Exercise objective: Look through the listing below and give the number of lines that hold "tres". Say nothing more.
------------------------------------------------------------
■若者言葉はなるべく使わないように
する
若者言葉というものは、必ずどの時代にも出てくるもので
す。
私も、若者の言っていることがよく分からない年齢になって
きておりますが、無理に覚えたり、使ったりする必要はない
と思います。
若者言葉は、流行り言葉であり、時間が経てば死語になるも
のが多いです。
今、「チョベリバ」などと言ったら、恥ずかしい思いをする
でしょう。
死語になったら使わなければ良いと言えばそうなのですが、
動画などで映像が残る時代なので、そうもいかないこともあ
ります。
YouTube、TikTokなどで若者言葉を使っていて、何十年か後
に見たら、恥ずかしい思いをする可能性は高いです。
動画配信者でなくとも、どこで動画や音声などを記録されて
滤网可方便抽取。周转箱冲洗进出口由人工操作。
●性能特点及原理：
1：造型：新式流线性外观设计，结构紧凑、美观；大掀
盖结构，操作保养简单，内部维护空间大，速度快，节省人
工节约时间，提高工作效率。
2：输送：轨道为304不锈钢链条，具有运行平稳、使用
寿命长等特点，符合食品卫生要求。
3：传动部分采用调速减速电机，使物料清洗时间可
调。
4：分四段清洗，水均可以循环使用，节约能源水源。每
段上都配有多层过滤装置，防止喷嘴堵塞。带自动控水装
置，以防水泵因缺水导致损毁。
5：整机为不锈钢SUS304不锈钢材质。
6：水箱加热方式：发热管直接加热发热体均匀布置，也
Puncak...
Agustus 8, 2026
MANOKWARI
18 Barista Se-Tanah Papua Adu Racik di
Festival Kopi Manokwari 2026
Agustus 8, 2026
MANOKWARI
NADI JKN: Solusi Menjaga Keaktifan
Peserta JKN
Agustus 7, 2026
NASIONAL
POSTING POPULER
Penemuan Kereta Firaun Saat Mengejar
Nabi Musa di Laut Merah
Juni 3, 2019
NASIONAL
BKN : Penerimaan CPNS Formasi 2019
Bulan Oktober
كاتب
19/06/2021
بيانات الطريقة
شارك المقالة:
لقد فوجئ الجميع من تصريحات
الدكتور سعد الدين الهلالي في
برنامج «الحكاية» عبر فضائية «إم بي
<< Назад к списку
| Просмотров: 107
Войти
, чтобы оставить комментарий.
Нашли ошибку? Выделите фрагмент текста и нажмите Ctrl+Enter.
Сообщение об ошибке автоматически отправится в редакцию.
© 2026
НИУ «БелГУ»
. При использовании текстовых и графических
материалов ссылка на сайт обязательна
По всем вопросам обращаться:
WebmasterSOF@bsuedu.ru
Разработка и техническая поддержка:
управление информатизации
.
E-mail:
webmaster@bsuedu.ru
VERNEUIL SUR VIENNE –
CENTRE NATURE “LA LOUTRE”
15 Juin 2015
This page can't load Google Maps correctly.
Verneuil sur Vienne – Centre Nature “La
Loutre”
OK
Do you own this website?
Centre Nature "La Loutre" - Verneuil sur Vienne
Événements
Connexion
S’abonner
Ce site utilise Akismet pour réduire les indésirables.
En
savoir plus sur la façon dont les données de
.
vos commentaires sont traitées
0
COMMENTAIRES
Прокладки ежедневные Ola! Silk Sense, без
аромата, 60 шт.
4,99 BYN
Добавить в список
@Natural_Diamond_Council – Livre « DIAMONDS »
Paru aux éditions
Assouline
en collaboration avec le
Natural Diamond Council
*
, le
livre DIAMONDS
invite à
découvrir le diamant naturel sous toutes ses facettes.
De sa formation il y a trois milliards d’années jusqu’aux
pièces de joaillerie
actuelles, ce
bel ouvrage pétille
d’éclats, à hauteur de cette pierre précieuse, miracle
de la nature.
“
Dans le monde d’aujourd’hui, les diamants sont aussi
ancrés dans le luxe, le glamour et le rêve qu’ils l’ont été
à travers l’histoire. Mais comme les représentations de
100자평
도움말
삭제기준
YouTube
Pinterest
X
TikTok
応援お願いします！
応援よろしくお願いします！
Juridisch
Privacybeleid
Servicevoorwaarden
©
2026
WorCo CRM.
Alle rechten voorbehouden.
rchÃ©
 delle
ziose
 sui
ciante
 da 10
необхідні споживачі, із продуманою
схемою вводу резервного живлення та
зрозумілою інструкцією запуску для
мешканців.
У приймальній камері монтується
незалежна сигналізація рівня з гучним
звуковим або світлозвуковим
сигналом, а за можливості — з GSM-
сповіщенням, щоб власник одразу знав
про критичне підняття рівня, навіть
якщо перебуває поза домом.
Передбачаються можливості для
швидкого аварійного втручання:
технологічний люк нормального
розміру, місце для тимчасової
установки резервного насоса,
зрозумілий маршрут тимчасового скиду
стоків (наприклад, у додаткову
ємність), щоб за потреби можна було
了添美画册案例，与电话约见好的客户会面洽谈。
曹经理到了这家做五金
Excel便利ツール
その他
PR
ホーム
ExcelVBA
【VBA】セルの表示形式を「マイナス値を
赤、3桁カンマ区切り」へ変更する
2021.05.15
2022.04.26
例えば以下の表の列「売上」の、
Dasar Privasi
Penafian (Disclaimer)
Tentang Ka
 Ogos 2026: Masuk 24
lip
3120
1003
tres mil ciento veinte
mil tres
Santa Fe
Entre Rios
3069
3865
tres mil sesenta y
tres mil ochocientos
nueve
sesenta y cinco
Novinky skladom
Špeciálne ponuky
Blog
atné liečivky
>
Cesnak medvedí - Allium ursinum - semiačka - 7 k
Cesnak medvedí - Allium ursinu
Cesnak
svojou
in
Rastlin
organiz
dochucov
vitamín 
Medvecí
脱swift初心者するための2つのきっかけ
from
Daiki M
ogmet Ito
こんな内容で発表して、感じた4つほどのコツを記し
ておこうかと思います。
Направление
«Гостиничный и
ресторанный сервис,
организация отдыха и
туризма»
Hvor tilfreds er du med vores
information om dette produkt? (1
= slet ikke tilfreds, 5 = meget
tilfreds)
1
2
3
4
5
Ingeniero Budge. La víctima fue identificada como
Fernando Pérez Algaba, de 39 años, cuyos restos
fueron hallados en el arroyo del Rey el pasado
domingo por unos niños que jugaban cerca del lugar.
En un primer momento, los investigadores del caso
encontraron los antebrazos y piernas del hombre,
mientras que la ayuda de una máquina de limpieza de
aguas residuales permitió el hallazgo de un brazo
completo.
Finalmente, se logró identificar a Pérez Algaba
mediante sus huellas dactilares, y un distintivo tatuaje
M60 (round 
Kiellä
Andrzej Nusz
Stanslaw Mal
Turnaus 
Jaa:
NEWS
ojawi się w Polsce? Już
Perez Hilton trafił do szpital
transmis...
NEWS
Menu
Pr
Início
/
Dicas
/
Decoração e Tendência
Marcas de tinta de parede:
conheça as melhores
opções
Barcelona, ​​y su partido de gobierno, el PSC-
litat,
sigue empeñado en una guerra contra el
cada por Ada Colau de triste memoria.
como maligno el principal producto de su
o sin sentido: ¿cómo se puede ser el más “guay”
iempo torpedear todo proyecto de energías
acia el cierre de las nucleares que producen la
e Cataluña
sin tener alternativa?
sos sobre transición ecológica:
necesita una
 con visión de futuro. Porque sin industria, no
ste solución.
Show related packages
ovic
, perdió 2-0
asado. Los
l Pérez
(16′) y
------------------------------------------------------------
Solution: 4